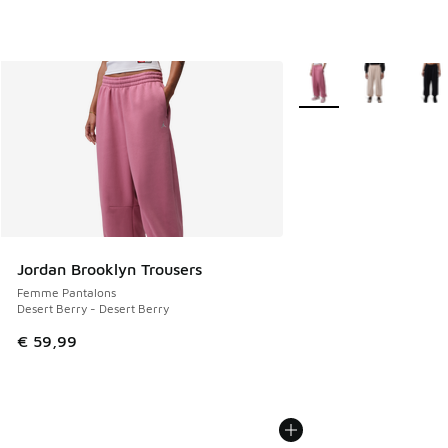
Plus de couleurs dispo
Jordan Brooklyn Trousers
Femme Pantalons
Desert Berry - Desert Berry
€ 59,99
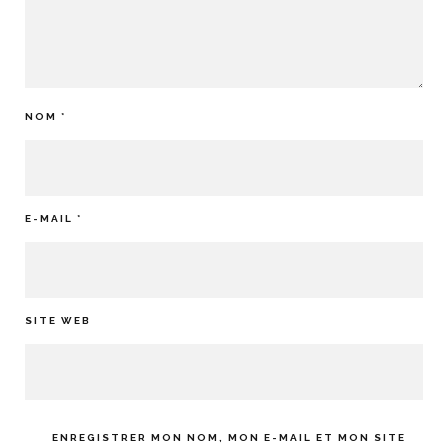
NOM
*
E-MAIL
*
SITE WEB
ENREGISTRER MON NOM, MON E-MAIL ET MON SITE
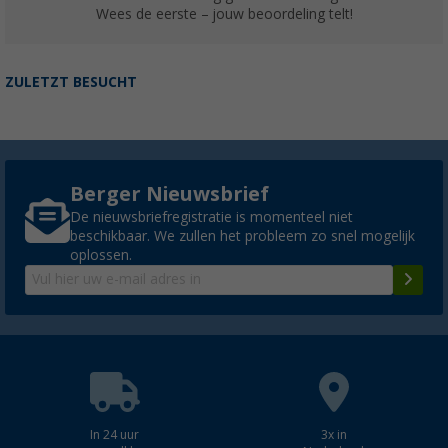
Wees de eerste – jouw beoordeling telt!
ZULETZT BESUCHT
Berger Nieuwsbrief
De nieuwsbriefregistratie is momenteel niet
beschikbaar. We zullen het probleem zo snel mogelijk
oplossen.
In 24 uur
3x in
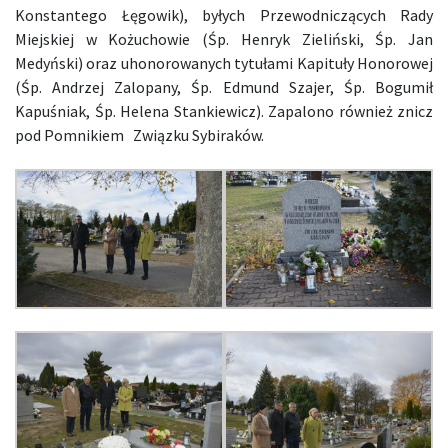
Konstantego Łęgowik), byłych Przewodniczących Rady
Miejskiej w Kożuchowie (Śp. Henryk Zieliński, Śp. Jan
Medyński) oraz uhonorowanych tytułami Kapituły Honorowej
(Śp. Andrzej Zalopany, Śp. Edmund Szajer, Śp. Bogumił
Kapuśniak, Śp. Helena Stankiewicz). Zapalono również znicz
pod Pomnikiem Związku Sybiraków.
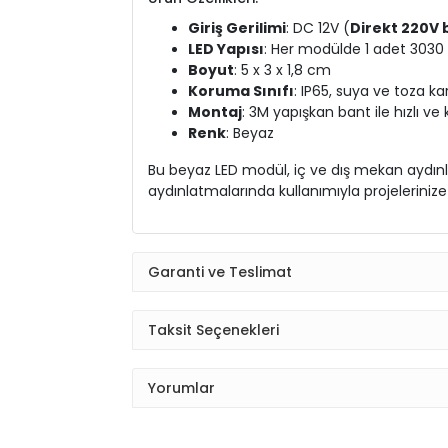
Giriş Gerilimi
: DC 12V (
Direkt 220V 
LED Yapısı
: Her modülde 1 adet 3030
Boyut
: 5 x 3 x 1,8 cm
Koruma Sınıfı
: IP65, suya ve toza ka
Montaj
: 3M yapışkan bant ile hızlı v
Renk
: Beyaz
Bu beyaz LED modül, iç ve dış mekan aydınla
aydınlatmalarında kullanımıyla projelerinize 
Garanti ve Teslimat
Taksit Seçenekleri
Yorumlar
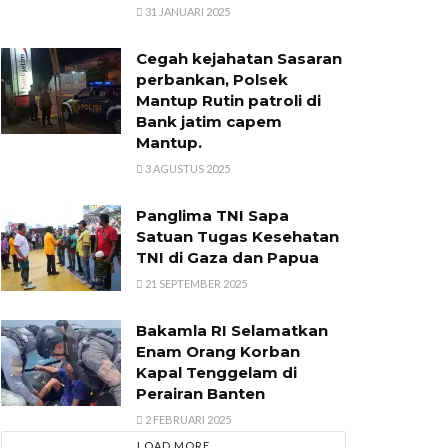
31 JANUARI 2025
Cegah kejahatan Sasaran
perbankan, Polsek
Mantup Rutin patroli di
Bank jatim capem
Mantup.
3 AGUSTUS 2025
Panglima TNI Sapa
Satuan Tugas Kesehatan
TNI di Gaza dan Papua
21 SEPTEMBER 2025
Bakamla RI Selamatkan
Enam Orang Korban
Kapal Tenggelam di
Perairan Banten
2 FEBRUARI 2025
LOAD MORE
════════
:: WHAT TO PRODUCE ::
From the first record to the last, copy everything exactly except the pictures.

:: RESPONSE TO THE TASK ::
Plus de couleurs dispo
Jordan Brooklyn Trousers
Femme Pantalons
Desert Berry - Desert Berry
€ 59,99
NOM
*
E-MAIL
*
SITE WEB
ENREGISTRER MON NOM, MON E-MAIL ET MON SITE
Wees de eerste – jouw beoordeling telt!
ZULETZT BESUCHT
Berger Nieuwsbrief
De nieuwsbriefregistratie is momenteel niet
beschikbaar. We zullen het probleem zo snel mogelijk
oplossen.
In 24 uur
3x in
Konstantego Łęgowik), byłych Przewodniczących Rady
Miejskiej w Kożuchowie (Śp. Henryk Zieliński, Śp. Jan
Medyński) oraz uhonorowanych tytułami Kapituły Honorowej
(Śp. Andrzej Zalopany, Śp. Edmund Szajer, Śp. Bogumił
Kapuśniak, Śp. Helena Stankiewicz). Zapalono również znicz
pod Pomnikiem Związku Sybiraków.
Giriş Gerilimi
: DC 12V (
Direkt 220V 
LED Yapısı
: Her modülde 1 adet 3030
Boyut
: 5 x 3 x 1,8 cm
Koruma Sınıfı
: IP65, suya ve toza ka
Montaj
: 3M yapışkan bant ile hızlı v
Renk
: Beyaz
Bu beyaz LED modül, iç ve dış mekan aydınla
aydınlatmalarında kullanımıyla projelerinize 
Garanti ve Teslimat
Taksit Seçenekleri
Yorumlar
31 JANUARI 2025
Cegah kejahatan Sasaran
perbankan, Polsek
Mantup Rutin patroli di
Bank jatim capem
Mantup.
3 AGUSTUS 2025
Panglima TNI Sapa
Satuan Tugas Kesehatan
TNI di Gaza dan Papua
21 SEPTEMBER 2025
Bakamla RI Selamatkan
Enam Orang Korban
Kapal Tenggelam di
Perairan Banten
2 FEBRUARI 2025
LOAD MORE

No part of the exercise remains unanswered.